Thursday, January 01, 2009

Hints of Risk Appetite in the Stock Market

As 2008 came to a close, many of the headlines recapped how bad a year it was for the stock market. Several market indicators, however, were showing interesting improvement. At Wednesday's close, we had 256 NYSE, ASE, and NASDAQ stocks registering fresh 65-day highs against 144 lows, the strongest reading since September. On a shorter-term trending basis, we had 4 stocks from my basket in uptrends, 11 neutral, and 25 in downtrends at Monday's close. By Wednesday that had improved to 25 stocks in uptrends, 6 neutral, and 9 in downtrends.

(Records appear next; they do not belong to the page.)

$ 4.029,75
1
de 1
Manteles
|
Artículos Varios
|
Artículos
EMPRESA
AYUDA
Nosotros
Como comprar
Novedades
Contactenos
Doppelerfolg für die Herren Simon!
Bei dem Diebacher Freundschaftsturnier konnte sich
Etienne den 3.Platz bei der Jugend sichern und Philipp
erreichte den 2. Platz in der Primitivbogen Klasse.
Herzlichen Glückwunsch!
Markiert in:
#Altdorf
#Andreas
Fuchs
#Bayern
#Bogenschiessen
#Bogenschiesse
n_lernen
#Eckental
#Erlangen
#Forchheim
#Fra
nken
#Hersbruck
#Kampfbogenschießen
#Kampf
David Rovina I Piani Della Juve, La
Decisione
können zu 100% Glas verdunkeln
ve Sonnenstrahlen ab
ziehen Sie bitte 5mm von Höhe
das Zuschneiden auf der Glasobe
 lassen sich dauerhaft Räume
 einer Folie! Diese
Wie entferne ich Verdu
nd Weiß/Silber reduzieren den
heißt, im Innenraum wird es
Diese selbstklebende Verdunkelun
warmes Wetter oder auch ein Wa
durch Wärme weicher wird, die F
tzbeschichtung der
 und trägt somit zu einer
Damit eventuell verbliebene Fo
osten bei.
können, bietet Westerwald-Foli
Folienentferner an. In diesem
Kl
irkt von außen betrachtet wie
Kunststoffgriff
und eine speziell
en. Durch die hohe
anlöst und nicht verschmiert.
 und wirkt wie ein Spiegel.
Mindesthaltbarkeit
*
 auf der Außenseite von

When reviewing data from the Decision Point site, I was particularly interested to see that the advance-decline line specific to midcap stocks (top chart) had bested its November peak, moving to a multi-month high. We're also seeing an increasing proportion of stocks--nearly half across the NYSE--trading above their 50-day moving averages (bottom chart).

The low 900 area remains important resistance for the S&P 500 Index, but small cap and midcap stocks are already breaching their equivalent levels to the upside. That suggests a healthy degree of risk appetite among equity investors. That same appetite has been driving prices up for intermediate-term corporate and municipal bonds, as investors seek greater returns in a zero interest rate world. With a weak U.S. dollar and continued overseas conflict, we're also starting to see increasing signs of life in the commodity markets. Short-term Treasury prices, meanwhile, are hovering near several-week lows.

I will be following these themes closely as we start the New Year, because they will give us important clues as to whether deflation themes will morph into inflationary ones in the wake of unprecedented fiscal and monetary stimulus. Should that occur, we could see quite a shift out of safe assets (Treasuries) and into riskier ones (stocks, bonds, commodities).